In April 2017, progressives across America turned toward Georgia’s 6th District for the race to fill the House seat vacated by Tom Price, who’d become President Donald Trump’s (short-lived) secretary of health and human services. That affluent, highly educated district in Atlanta’s northern suburbs had been solidly Republican for decades; Newt Gingrich had held it for 20 years, and Price won his 2016 election by more than 23 percentage points. But Trump had prevailed there only narrowly, and Democrats dreamed of using the special election to rebuke him.

A great many local women, some awakened from political indifference by shock and revulsion at Trump’s victory, threw themselves into his campaign. Money poured in from all over the country for the Democratic candidate, Jon Ossoff. It became the most expensive House contest in history.

He lost. Afterward, people complained — often on cable TV — that Democrats had squandered their money. But last week, some of that investment finally paid off.

On Thursday we learned that a year and a half after Ossoff’s loss, Lucy McBath, an African-American gun control advocate, had flipped the seat.

McBath’s victory was emblematic of the Resistance triumphs in the midterms. There was no immediate catharsis Tuesday, no definitive national rebuke of a president whose bottomless depravity continues to dumbfound more than half the country. But the steady work of citizens who’ve been trying, over the last two years, to fight the civic nightmare of Trumpism bore fruit. It was a slog, pockmarked with disappointments. At the end, though, there was hope.

During the Ossoff campaign, “we built an army of volunteers,” said Stacy Efrat, a mother of three with a full-time job who’d organized voter registration drives most weekends this year. “We built the Resistance in the 6th District, and we already had our infrastructure in place to work on the Lucy election.”

It took a while for the conventional wisdom of the American political class, accustomed to treating Democrats as hapless and disorganized, to catch up to what the Resistance had accomplished all over the country. There was an initial sense Tuesday night and Wednesday morning that the midterms had been a letdown for Democrats, a blue trickle rather than a wave. Three of the marquee candidates progressives were most excited about — gubernatorial candidates Andrew Gillum in Florida and Stacey Abrams in Georgia, and Senate candidate Beto O’Rourke in Texas — seemed to fall short. (As of this writing, Gillum’s race appears headed for a recount, and there’s a possibility of a runoff in Georgia.)

Some of the first races to be called, including Amy McGrath’s challenge to Rep. Andy Barr, a Republican, in Kentucky, left progressives dispirited.

By the end of the night, it was clear that Democrats won the House, but not by how much.

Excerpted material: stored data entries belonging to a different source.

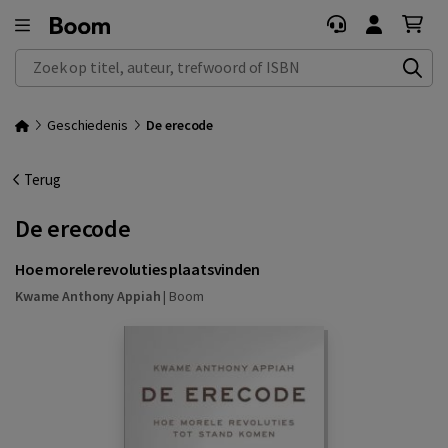
Zoek op titel, auteur, trefwoord of ISBN
Geschiedenis
De erecode
Terug
De erecode
Hoe morele revoluties plaatsvinden
Kwame Anthony Appiah
|
Boom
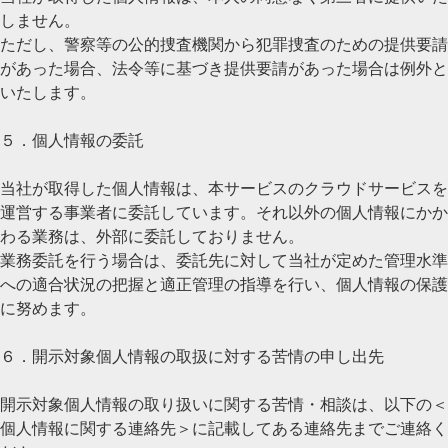
しません。
ただし、警察等の公的捜査機関から犯罪捜査のための提供要請
があった場合、法令等に基づき提供要請があった場合は例外と
いたします。
５．個人情報の委託
当社が取得した個人情報は、本サービスのクラウドサービスを
運営する事業者に委託しています。それ以外の個人情報にかか
わる業務は、外部に委託しておりません。
業務委託を行う場合は、委託先に対して当社が定めた管理水準
への適合状況の把握と適正管理の指導を行い、個人情報の保護
に努めます。
６．開示対象個人情報の取扱に対する苦情の申し出先
開示対象個人情報の取り扱いに関する苦情・相談は、以下の＜
個人情報に関する連絡先＞に記載してある連絡先までご連絡く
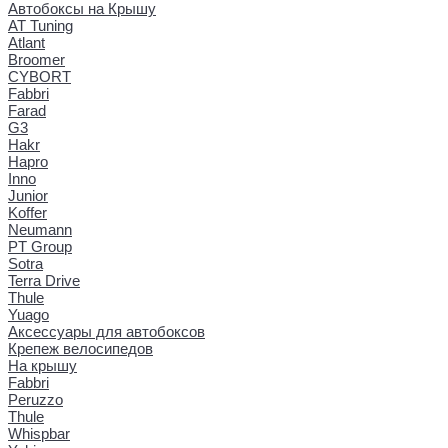
Автобоксы на Крышу
AT Tuning
Atlant
Broomer
CYBORT
Fabbri
Farad
G3
Hakr
Hapro
Inno
Junior
Koffer
Neumann
PT Group
Sotra
Terra Drive
Thule
Yuago
Аксессуары для автобоксов
Крепеж велосипедов
На крышу
Fabbri
Peruzzo
Thule
Whispbar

In the following days, however, new races kept being called. McBath’s victory was especially sweet. She’d become an activist after the 2012 murder of her son, Jordan Davis, by a white man who, angry over loud music, shot up a car Davis was riding in. Running in her son’s memory, she beat an incumbent with a top rating from the National Rifle Association in a largely white district.

As I write this, Democrats have flipped at least 30 House seats, and their total haul could go as high as 40. Democrats virtually wiped out the Republican Party in the Northeast, but they also won new seats in Oklahoma, Texas, Kansas and South Carolina. The party is on track to make more gains in the House than it has in any election since Watergate’s aftermath. Across the country, Democrats flipped at least 333 statehouse seats, a third of all those lost over the course of Obama’s presidency.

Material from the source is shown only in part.